Please download the following sample data file to your local machine:
Exercise 4: ingest binary data in BUFR format
Upload the sample data file 'bufr-example.bin' to the same path in MinIO you used in the previous exercise:
Check the Grafana dashboard and MQTT Explorer to see if the test-data was successfully ingested and published.
How many messages were published to the MQTT broker for this data sample?
Click to reveal answer
If you successfully ingested and published the last data sample, you should have received 10 new notifications on the wis2box MQTT broker. Each notification correspond to data for one station for one observation timestamp.

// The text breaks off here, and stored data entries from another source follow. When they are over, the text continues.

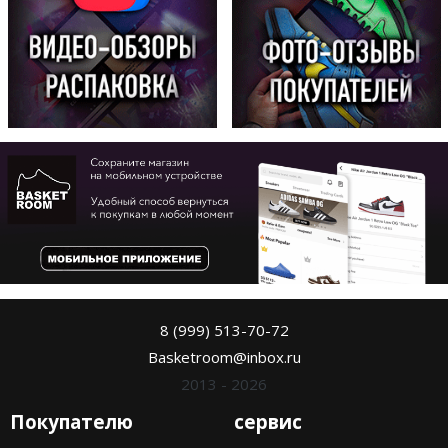
8 (999) 513-70-72
Basketroom@inbox.ru
2013 - 2026
Покупателю
сервис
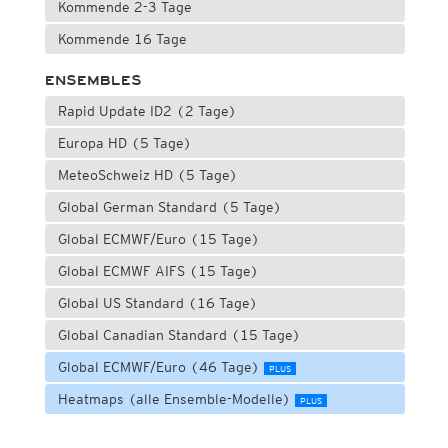
Kommende 2-3 Tage
Kommende 16 Tage
ENSEMBLES
Rapid Update ID2 (2 Tage)
Europa HD (5 Tage)
MeteoSchweiz HD (5 Tage)
Global German Standard (5 Tage)
Global ECMWF/Euro (15 Tage)
Global ECMWF AIFS (15 Tage)
Global US Standard (16 Tage)
Global Canadian Standard (15 Tage)
Global ECMWF/Euro (46 Tage)
PLUS
Heatmaps (alle Ensemble-Modelle)
PLUS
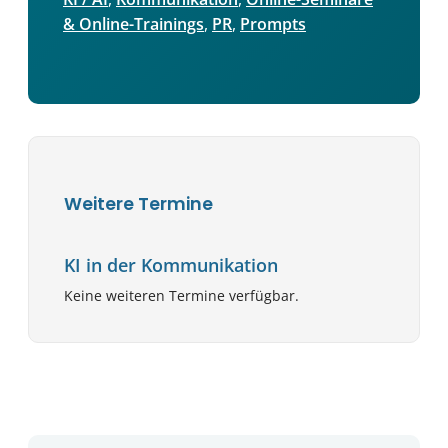
& Online-Trainings
, 
PR
, 
Prompts
Weitere Termine
KI in der Kommunikation
Keine weiteren Termine verfügbar.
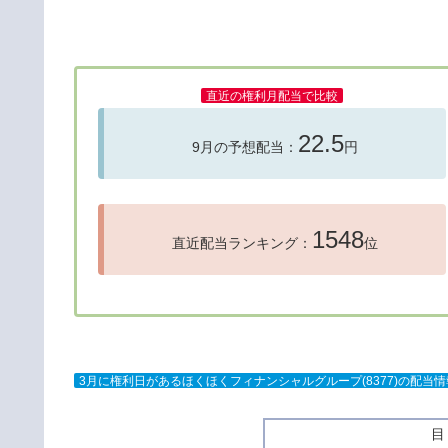
直近の権利月配当で比較
22.5
9月の予想配当：
円
1548
直近配当ランキング：
位
3月に権利日があるほくほくフィナンシャルグループ(8377)の配当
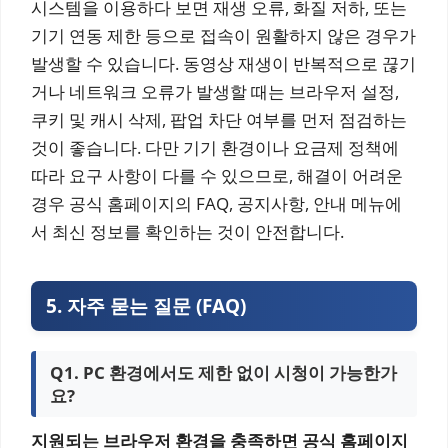
시스템을 이용하다 보면 재생 오류, 화질 저하, 또는
기기 연동 제한 등으로 접속이 원활하지 않은 경우가
발생할 수 있습니다. 동영상 재생이 반복적으로 끊기
거나 네트워크 오류가 발생할 때는 브라우저 설정,
쿠키 및 캐시 삭제, 팝업 차단 여부를 먼저 점검하는
것이 좋습니다. 다만 기기 환경이나 요금제 정책에
따라 요구 사항이 다를 수 있으므로, 해결이 어려운
경우 공식 홈페이지의 FAQ, 공지사항, 안내 메뉴에
서 최신 정보를 확인하는 것이 안전합니다.
5. 자주 묻는 질문 (FAQ)
Q1. PC 환경에서도 제한 없이 시청이 가능한가
요?
지원되는 브라우저 환경을 충족하면 공식 홈페이지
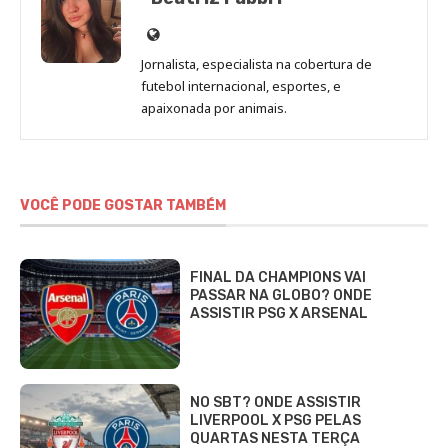
Site
de
Jornalista, especialista na cobertura de
Beatriz
futebol internacional, esportes, e
Fabbri
apaixonada por animais.
VOCÊ PODE GOSTAR TAMBÉM
FINAL DA CHAMPIONS VAI
PASSAR NA GLOBO? ONDE
ASSISTIR PSG X ARSENAL
NO SBT? ONDE ASSISTIR
LIVERPOOL X PSG PELAS
QUARTAS NESTA TERÇA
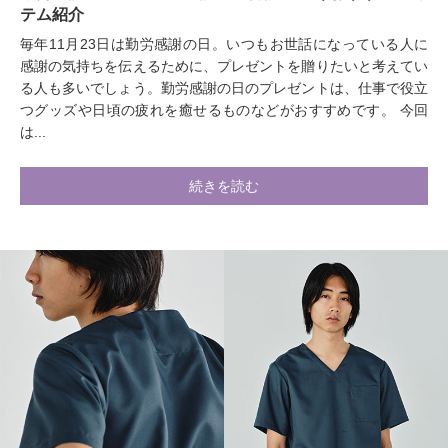
テム紹介
毎年11月23日は勤労感謝の日。いつもお世話になっている人に
感謝の気持ちを伝えるために、プレゼントを贈りたいと考えてい
る人も多いでしょう。勤労感謝の日のプレゼントは、仕事で役立
つグッズや日頃の疲れを癒せるものなどがおすすめです。 今回
は...
続きを読む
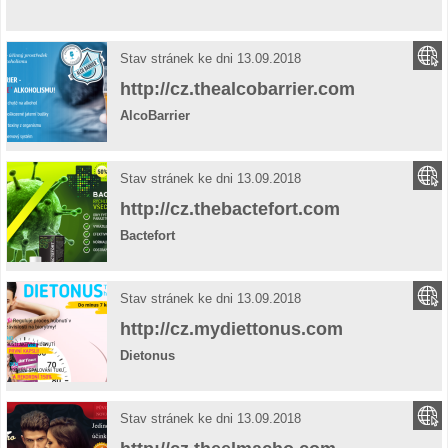
Stav stránek ke dni 13.09.2018
http://cz.thealcobarrier.com
AlcoBarrier
Stav stránek ke dni 13.09.2018
http://cz.thebactefort.com
Bactefort
Stav stránek ke dni 13.09.2018
http://cz.mydiettonus.com
Dietonus
Stav stránek ke dni 13.09.2018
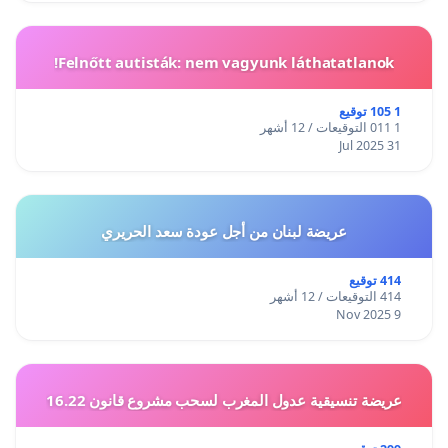
Felnőtt autisták: nem vagyunk láthatatlanok!
1 105 توقيع
1 011 التوقيعات / 12 أشهر
31 Jul 2025
عريضة لبنان من أجل عودة سعد الحريري
414 توقيع
414 التوقيعات / 12 أشهر
9 Nov 2025
عريضة تنسيقية عدول المغرب لسحب مشروع قانون 16.22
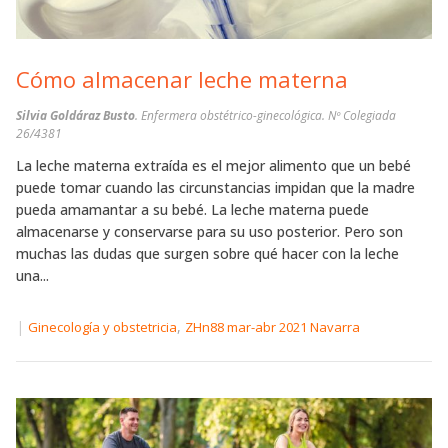
Cómo almacenar leche materna
Silvia Goldáraz Busto
. Enfermera obstétrico-ginecológica. Nº Colegiada
26/4381
La leche materna extraída es el mejor alimento que un bebé
puede tomar cuando las circunstancias impidan que la madre
pueda amamantar a su bebé. La leche materna puede
almacenarse y conservarse para su uso posterior. Pero son
muchas las dudas que surgen sobre qué hacer con la leche
una...
|
,
Ginecología y obstetricia
ZHn88 mar-abr 2021 Navarra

Ingesting SYNOP data in ASCII format
In the previous session we used the SYNOP form in the wis2box-webapp to ingest SYNOP data in ASCII format. You can also ingest SYNOP data in ASCII format by uploading the data into MinIO. The data-mappings.yml
on your wis2box are configured to use the plugin wis2box.data.synop2bufr.ObservationDataSYNOP2BUFR
for files with the extension .txt
:
txt:
- plugin: wis2box.data.synop2bufr.ObservationDataSYNOP2BUFR
notify: true
buckets:
- ${WIS2BOX_STORAGE_INCOMING}
file-pattern: '^.*-(\d{4})(\d{2}).*\.txt$'
Download the following two sample data files to your local machine:
(click 'save as' in your browser to download the files)
Note that the 2 files contain the same content, but the filename is different. The filename is used to determine the date of the data sample.
The file pattern in data-mappings.yml
specifies that the regular expression ^.*-(\d{4})(\d{2}).*\.txt$
that is used to extract the date from the filename. The first group in the regular expression is used to extract the year and the second group is used to extract the month.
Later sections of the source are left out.